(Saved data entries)
--------------------------------

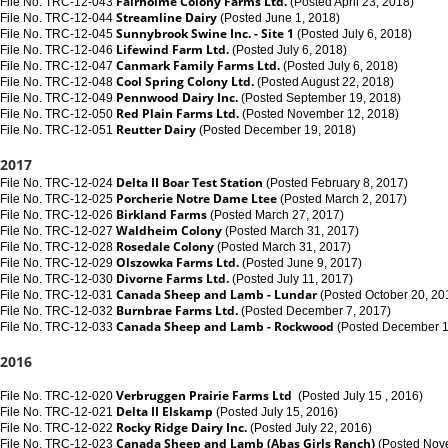
Fairholme Colony Farms Ltd.
File No. TRC-12-043
(Posted April 23, 2018)
Streamline Dairy
File No. TRC-12-044
(Posted June 1, 2018)
Sunnybrook Swine Inc. - Site 1
File No. TRC-12-045
(Posted July 6, 2018)
Lifewind Farm Ltd.
File No. TRC-12-046
(Posted July 6, 2018)
Canmark Family Farms Ltd.
File No. TRC-12-047
(Posted July 6, 2018)
Cool Spring Colony Ltd.
File No. TRC-12-048
(Posted August 22, 2018)
Pennwood Dairy Inc.
File No. TRC-12-049
(Posted September 19, 2018)
Red Plain Farms Ltd.
File No. TRC-12-050
(Posted November 12, 2018)
Reutter Dairy
File No. TRC-12-051
(Posted December 19, 2018)
2017
Delta II Boar Test Station
File No. TRC-12-024
(Posted February 8, 2017)
Porcherie Notre Dame Ltee
File No. TRC-12-025
(Posted March 2, 2017)
Birkland Farms
File No. TRC-12-026
(Posted March 27, 2017)
Waldheim Colony
File No. TRC-12-027
(Posted March 31, 2017)
Rosedale Colony
File No. TRC-12-028
(Posted March 31, 2017)
Olszowka Farms Ltd.
File No. TRC-12-029
(Posted June 9, 2017)
Divorne Farms Ltd.
File No. TRC-12-030
(Posted July 11, 2017)
Canada Sheep and Lamb - Lundar
File No. TRC-12-031
(Posted October 20, 20
Burnbrae Farms Ltd.
File No. TRC-12-032
(Posted December 7, 2017)
Canada Sheep and Lamb - Rockwood
File No. TRC-12-033
(Posted December 1
2016
Verbruggen Prairie Farms Ltd
File No. TRC-12-020
(Posted July 15 , 2016)
Delta II Elskamp
File No. TRC-12-021
(Posted July 15, 2016)
Rocky Ridge Dairy Inc.
File No. TRC-12-022
(Posted July 22, 2016)
Canada Sheep and Lamb
(Abas Girls Ranch)
File No. TRC-12-023
(Posted Nov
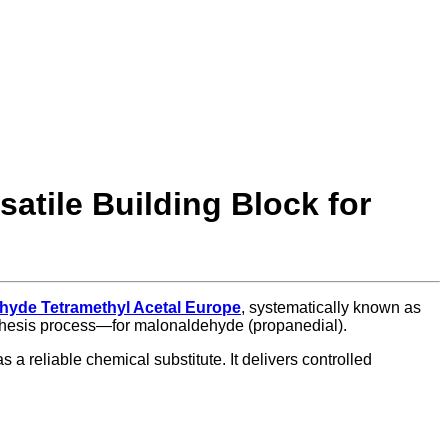
atile Building Block for
hyde Tetramethyl Acetal Europe
, systematically known as
ynthesis process—for malonaldehyde (propanedial).
 a reliable chemical substitute. It delivers controlled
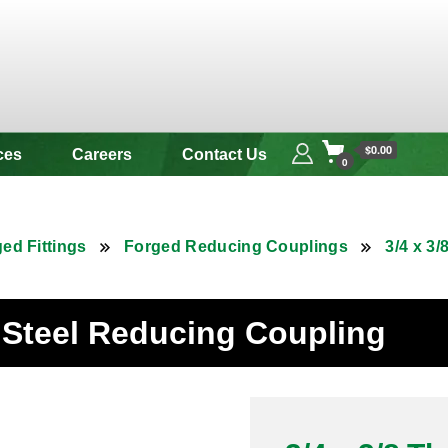
 & Alloy
$0.00
ces
Careers
Contact Us
0
ed Fittings
Forged Reducing Couplings
3/4 x 3
s Steel Reducing Coupling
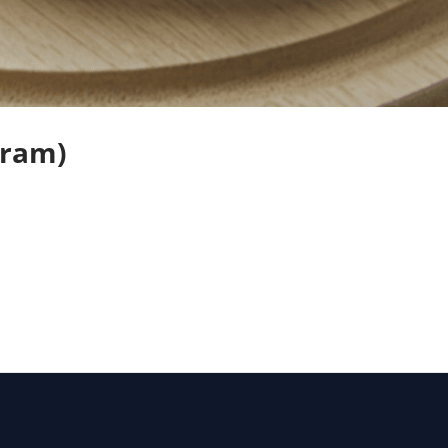
Gram)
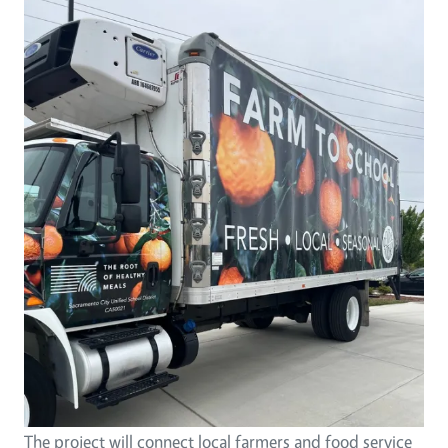
The project will connect local farmers and food service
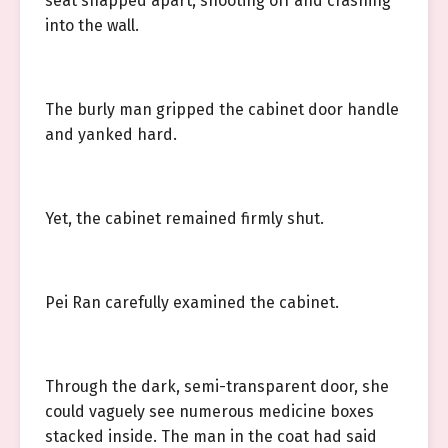
seat snapped apart, shooting off and crashing
into the wall.
The burly man gripped the cabinet door handle
and yanked hard.
Yet, the cabinet remained firmly shut.
Pei Ran carefully examined the cabinet.
Through the dark, semi-transparent door, she
could vaguely see numerous medicine boxes
stacked inside. The man in the coat had said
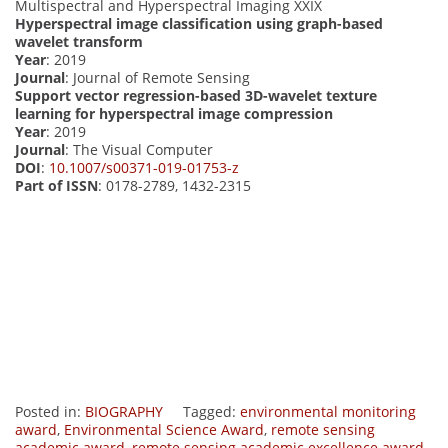
Multispectral and Hyperspectral Imaging XXIX
Hyperspectral image classification using graph-based
wavelet transform
Year
: 2019
Journal
: Journal of Remote Sensing
Support vector regression-based 3D-wavelet texture
learning for hyperspectral image compression
Year
: 2019
Journal
: The Visual Computer
DOI
:
10.1007/s00371-019-01753-z
Part of ISSN
: 0178-2789, 1432-2315
Posted in:
BIOGRAPHY
Tagged:
environmental monitoring
award
,
Environmental Science Award
,
remote sensing
academic award
,
remote sensing academic excellence award.
,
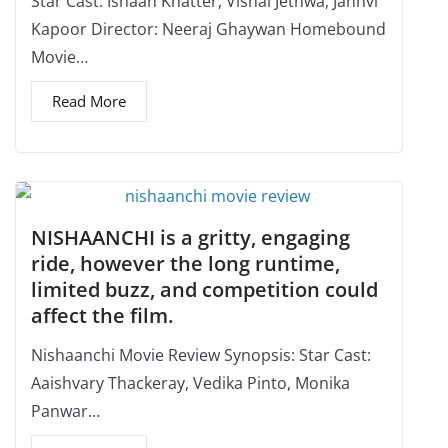
Star Cast: Ishaan Khatter, Vishal Jethwa, Janhvi
Kapoor Director: Neeraj Ghaywan Homebound
Movie…
Read More
NISHAANCHI is a gritty, engaging
ride, however the long runtime,
limited buzz, and competition could
affect the film.
Nishaanchi Movie Review Synopsis: Star Cast:
Aaishvary Thackeray, Vedika Pinto, Monika
Panwar…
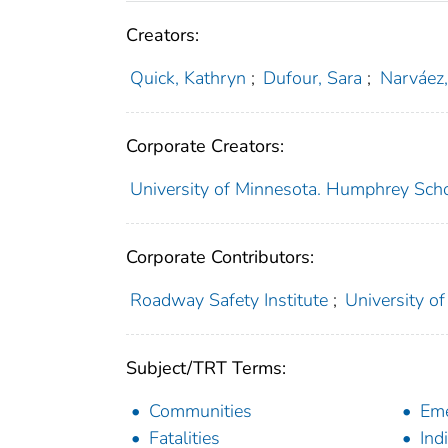
Creators:
Quick, Kathryn
;
Dufour, Sara
;
Narváez,
Corporate Creators:
University of Minnesota. Humphrey Schoo
Corporate Contributors:
Roadway Safety Institute
;
University of
Subject/TRT Terms:
Communities
Eme
Fatalities
Ind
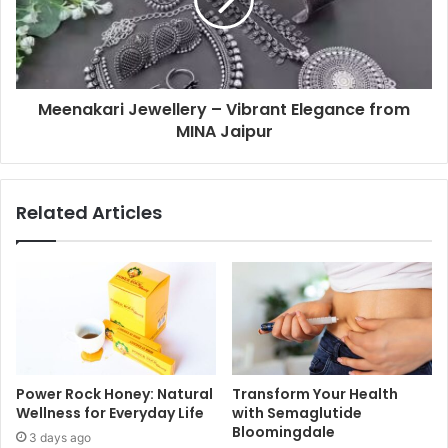
Meenakari Jewellery – Vibrant Elegance from
MINA Jaipur
Related Articles
Power Rock Honey: Natural
Transform Your Health
Wellness for Everyday Life
with Semaglutide
Bloomingdale
3 days ago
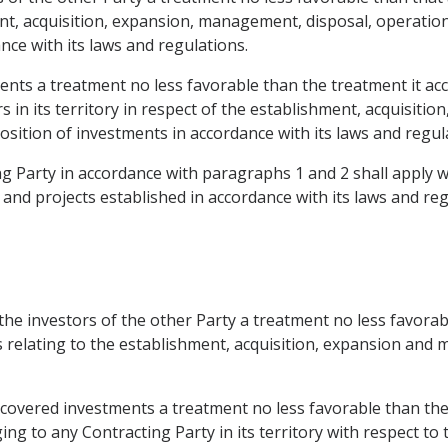
nt, acquisition, expansion, management, disposal, operation 
ance with its laws and regulations.
ents a treatment no less favorable than the treatment it acc
s in its territory in respect of the establishment, acquisit
position of investments in accordance with its laws and regul
 Party in accordance with paragraphs 1 and 2 shall apply wit
d projects established in accordance with its laws and regul
 the investors of the other Party a treatment no less favorab
rs relating to the establishment, acquisition, expansion and
 covered investments a treatment no less favorable than the 
g to any Contracting Party in its territory with respect to 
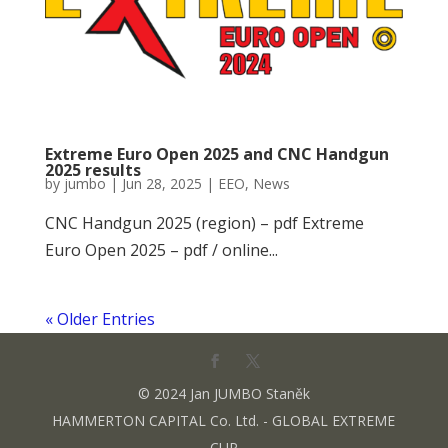
Extreme Euro Open 2025 and CNC Handgun
2025 results
by
jumbo
|
Jun 28, 2025
|
EEO
,
News
CNC Handgun 2025 (region) – pdf Extreme
Euro Open 2025 – pdf / online...
« Older Entries
© 2024 Jan JUMBO Staněk
HAMMERTON CAPITAL Co. Ltd. - GLOBAL EXTREME
CUP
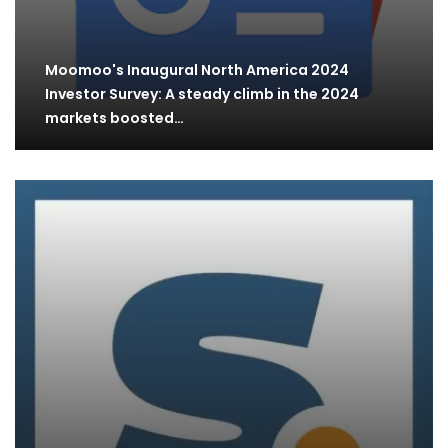
Moomoo's Inaugural North America 2024
Investor Survey: A steady climb in the 2024
markets boosted…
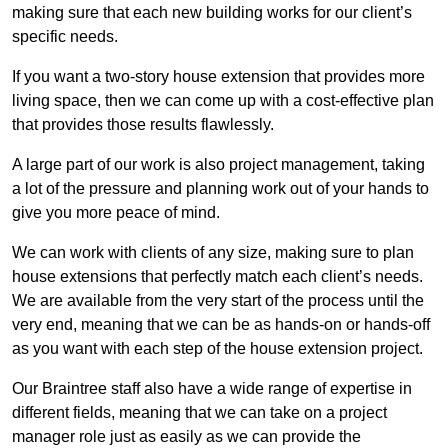
making sure that each new building works for our client’s
specific needs.
If you want a two-story house extension that provides more
living space, then we can come up with a cost-effective plan
that provides those results flawlessly.
A large part of our work is also project management, taking
a lot of the pressure and planning work out of your hands to
give you more peace of mind.
We can work with clients of any size, making sure to plan
house extensions that perfectly match each client’s needs.
We are available from the very start of the process until the
very end, meaning that we can be as hands-on or hands-off
as you want with each step of the house extension project.
Our Braintree staff also have a wide range of expertise in
different fields, meaning that we can take on a project
manager role just as easily as we can provide the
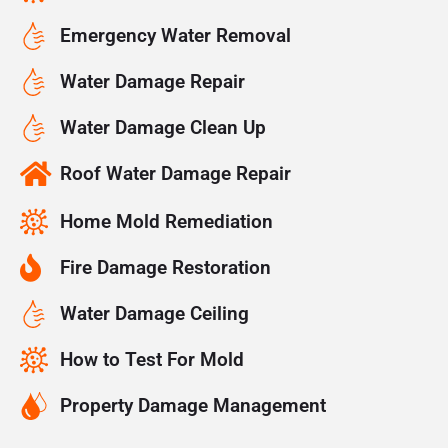
Emergency Water Removal
Water Damage Repair
Water Damage Clean Up
Roof Water Damage Repair
Home Mold Remediation
Fire Damage Restoration
Water Damage Ceiling
How to Test For Mold
Property Damage Management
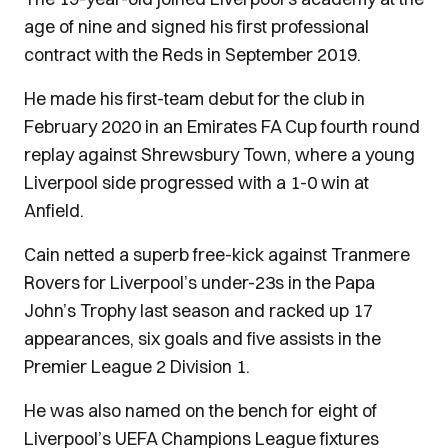
age of nine and signed his first professional
contract with the Reds in September 2019.
He made his first-team debut for the club in
February 2020 in an Emirates FA Cup fourth round
replay against Shrewsbury Town, where a young
Liverpool side progressed with a 1-0 win at
Anfield.
Cain netted a superb free-kick against Tranmere
Rovers for Liverpool’s under-23s in the Papa
John’s Trophy last season and racked up 17
appearances, six goals and five assists in the
Premier League 2 Division 1.
He was also named on the bench for eight of
Liverpool’s UEFA Champions League fixtures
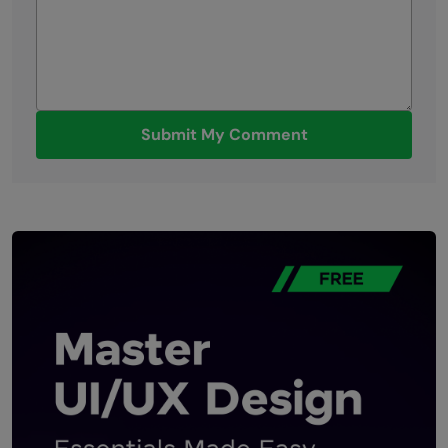
Submit My Comment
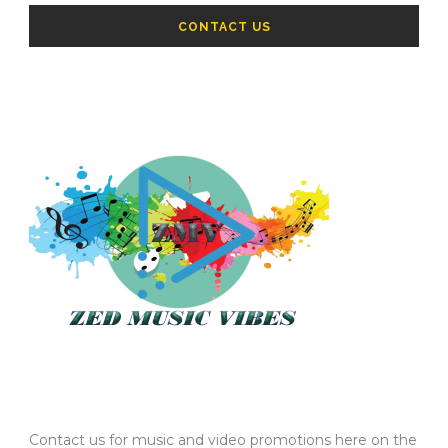
CONTACT US
Contact us for music and video promotions here on the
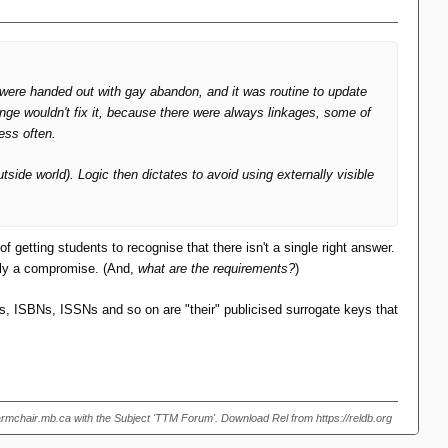
s were handed out with gay abandon, and it was routine to update
ange wouldn't fix it, because there were always linkages, some of
ess often.
tside world). Logic then dictates to avoid using externally visible
 getting students to recognise that there isn't a single right answer.
ably a compromise. (And,
what are the requirements?
)
INs, ISBNs, ISSNs and so on are "their" publicised surrogate keys that
armchair.mb.ca with the Subject 'TTM Forum'. Download Rel from https://reldb.org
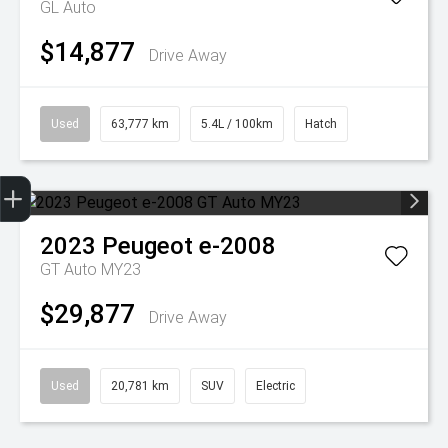
GL Auto
$14,877
Drive Away
Used
63,777 km
5.4L / 100km
Hatch
Get Your Instant Price Offer
Finance Application
2023
Peugeot
e-2008
GT Auto MY23
$29,877
Drive Away
Used
20,781 km
SUV
Electric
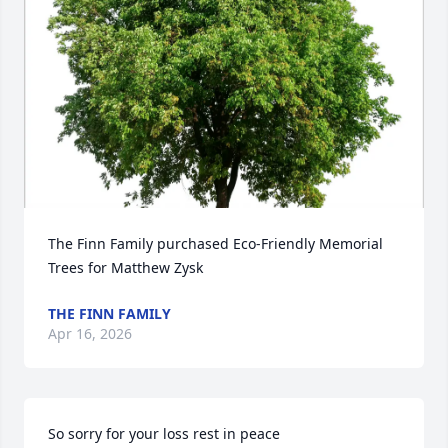
The Finn Family purchased Eco-Friendly Memorial 
Trees for Matthew Zysk
THE FINN FAMILY
Apr 16, 2026
So sorry for your loss rest in peace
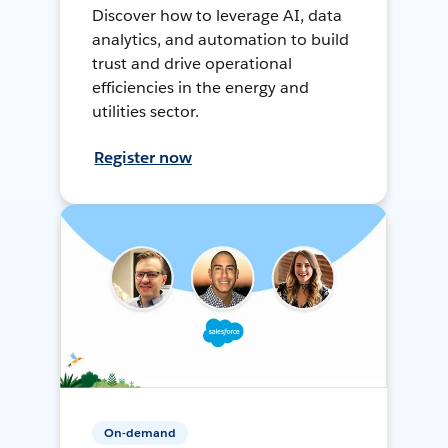
Discover how to leverage AI, data
analytics, and automation to build
trust and drive operational
efficiencies in the energy and
utilities sector.
Register now
On-demand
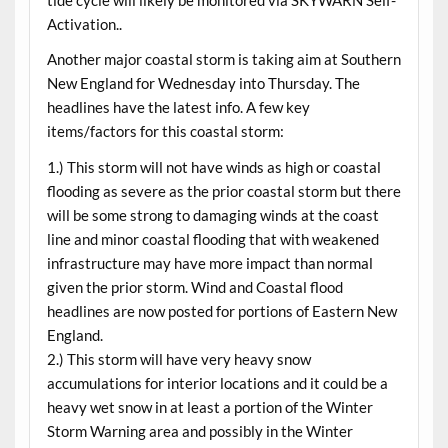
Activation..
Another major coastal storm is taking aim at Southern
New England for
Wednesday
into
Thursday
. The
headlines have the latest info. A few key
items/factors for this coastal storm:
1.) This storm will not have winds as high or coastal
flooding as severe as the prior coastal storm but there
will be some strong to damaging winds at the coast
line and minor coastal flooding that with weakened
infrastructure may have more impact than normal
given the prior storm. Wind and Coastal flood
headlines are now posted for portions of Eastern New
England.
2.) This storm will have very heavy snow
accumulations for interior locations and it could be a
heavy wet snow in at least a portion of the Winter
Storm Warning area and possibly in the Winter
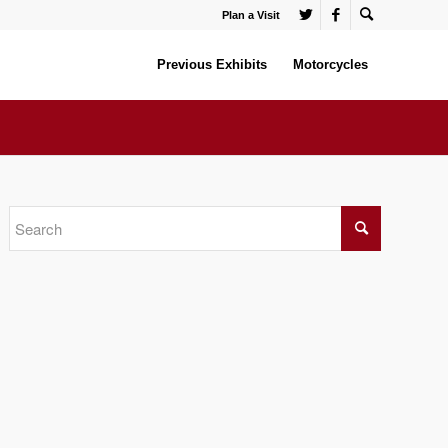
Plan a Visit
Previous Exhibits
Motorcycles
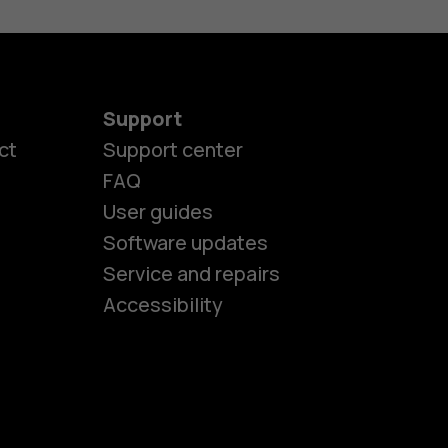
Support
ct
Support center
FAQ
User guides
Software updates
es
Service and repairs
Accessibility
ones
seniors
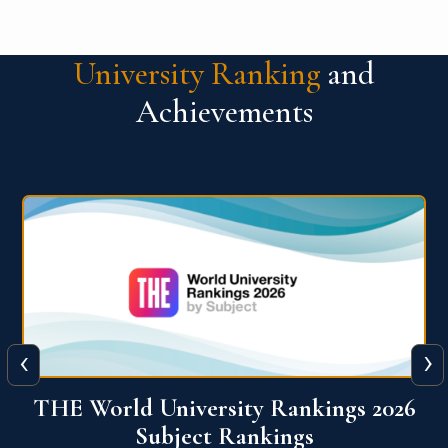
University Ranking
and
Achievements
‹
›
6
QS World University Ranking 2026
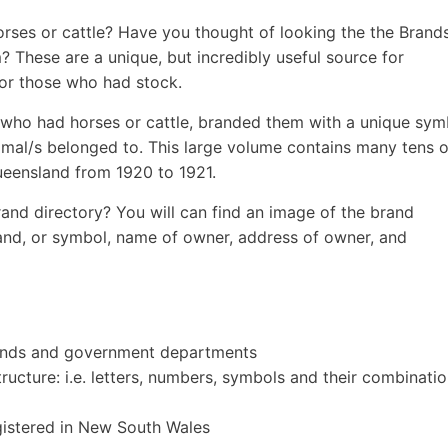
rses or cattle? Have you thought of looking the the Brand
? These are a unique, but incredibly useful source for
for those who had stock.
 who had horses or cattle, branded them with a unique sym
nimal/s belonged to. This large volume contains many tens o
ueensland from 1920 to 1921.
and directory? You will can find an image of the brand
rand, or symbol, name of owner, address of owner, and
pounds and government departments
ructure: i.e. letters, numbers, symbols and their combinatio
egistered in New South Wales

--------------------------------

= Your goal =
Copy from the entries only those lines that hold the word "based".

= The answer =
Hyperspectral image classification using graph-based
Support vector regression-based 3D-wavelet texture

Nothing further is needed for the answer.